Creep refers to the increase in the length of skin compared with the original length when skin is placed under a constant stress (force per unit area). At high-stress loads, a modicum of creep can be achieved in a short time. A small increase in length (strain) occurs as compressed and straightened collagen fibers displace interstitial fluid that is loosely bound to the extracellular matrix (ground substance). When skin is stretched in air, it is possible to see this fluid collect on the undersurface.6 Time is required for fluid to move from one area to another, which explains the time dependence of the process. This mechanism partially explains the biomechanical and histologic changes that occur during tissue expansion, obesity, and pregnancy.
Stress relaxation and creep are related. Stress relaxation refers to a decrease in stress that occurs when skin is held under tension at a constant strain.
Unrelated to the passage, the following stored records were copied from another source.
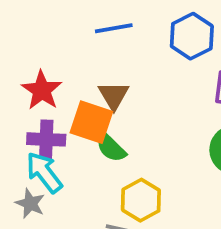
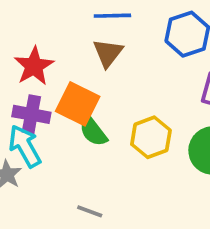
brown triangle: (114, 95) -> (108, 53), moved
yellow hexagon: (141, 200) -> (151, 137), moved

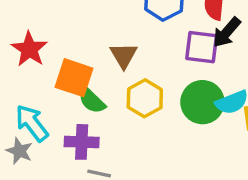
brown triangle: (108, 53) -> (124, 55), moved
purple cross: (31, 114) -> (82, 142), moved

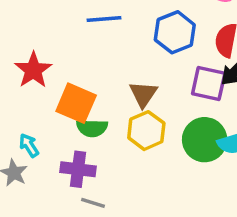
brown triangle: (124, 55) -> (143, 94), moved
green semicircle: (92, 101) -> (92, 128), turned -48
cyan arrow: (32, 123) -> (29, 145), size x0.6

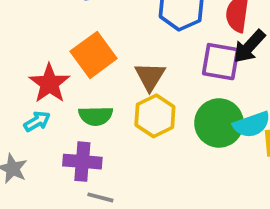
red star: (33, 70) -> (49, 84), moved
orange square: (76, 103) -> (94, 55), moved, turned 33
cyan arrow: (29, 145) -> (37, 121), moved, turned 95

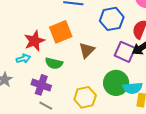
yellow hexagon: (155, 116) -> (85, 97), moved

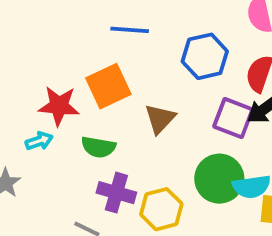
red star: (35, 41) -> (59, 106), turned 30
purple cross: (41, 85) -> (116, 193), moved

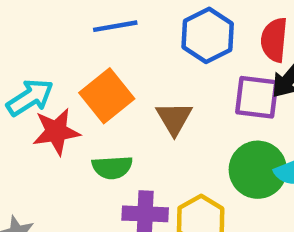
cyan arrow: (39, 141) -> (30, 97), moved, size x1.5

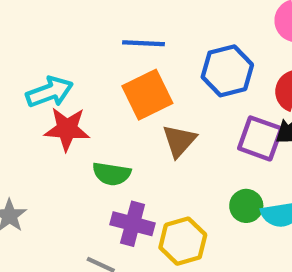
orange square: (107, 96) -> (147, 95), moved
green circle: (258, 170) -> (246, 206), size x0.6

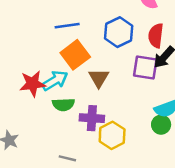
cyan arrow: (50, 92) -> (55, 80), moved
green circle: (246, 206) -> (161, 125), moved
purple cross: (133, 224) -> (92, 118), moved

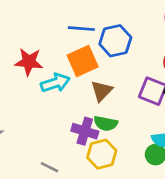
blue hexagon: (119, 32) -> (115, 41), moved
red star: (33, 84) -> (29, 62), moved
green semicircle: (63, 105) -> (106, 123), moved

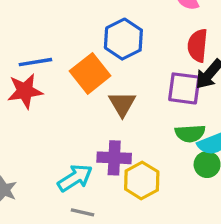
blue line: (81, 29) -> (35, 62), moved
cyan arrow: (55, 83) -> (75, 178), moved
green semicircle: (106, 123) -> (190, 133), moved

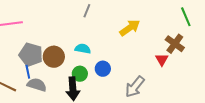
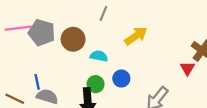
yellow arrow: (130, 28) -> (136, 36), moved
gray pentagon: (31, 55) -> (42, 33), moved
brown circle: (54, 57) -> (73, 39), moved

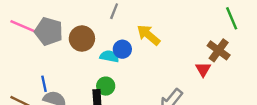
pink line: (18, 28) -> (24, 27), turned 30
yellow arrow: (136, 36) -> (148, 35), turned -105
blue circle: (121, 79) -> (122, 49), moved

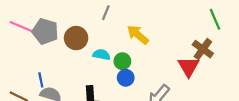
blue circle: (122, 49) -> (126, 78), moved
red triangle: (203, 69) -> (189, 67), size x1.5
green circle: (106, 86) -> (122, 61), moved

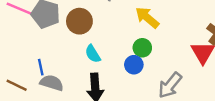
cyan semicircle: (101, 55) -> (93, 54), moved, turned -133
green circle: (122, 61) -> (142, 48), moved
If a skin flap is closed under excessive tension, a certain amount of relaxation occurs as the tissue creeps. Stress relaxation allows large lesions in inelastic regions to be removed with serial excision. It also accounts for the improved vascularity observed in the first 24 hours of flaps closed under tension. These biomechanical properties may save a questionable flap but should not be an integral part of flap design.
The mechanical properties of skin including nonlinearity, anisotropy, and viscoelasticity are readily observed at a macroscopic level and exploited during reconstructive surgery. It stands to reason that the physical forces applied to skin at the macroscopic level would induce changes at the cellular level. Some of the first evidence of this at a cellular level was provided by Folkman and Moscona7 in 1978. The authors grew cells in culture in varying concentrations of poly(2-hydroxyethyl methacrylate) to control cell shape and, indirectly, cell tension and found that varying shape and tension resulted in differences in DNA synthesis and proliferation. These results suggested that cells sense changes in force and respond accordingly at the molecular level. The mechanism by which these mechanical forces lead to cellular responses came to be called mechanotransduction.
Mechanotransduction requires that cells be able to sense a mechanical stimulus, which in turn leads to the activation of biochemical signaling pathways to achieve the desired end result (i.e., apoptosis, proliferation). Mechanotransduction can act on cells directly, in which the cell senses and acts on the mechanical force itself, or indirectly, in which the force is sensed by other cells, such as sensory nerves, leading to the release of chemical mediators that act on nearby cells.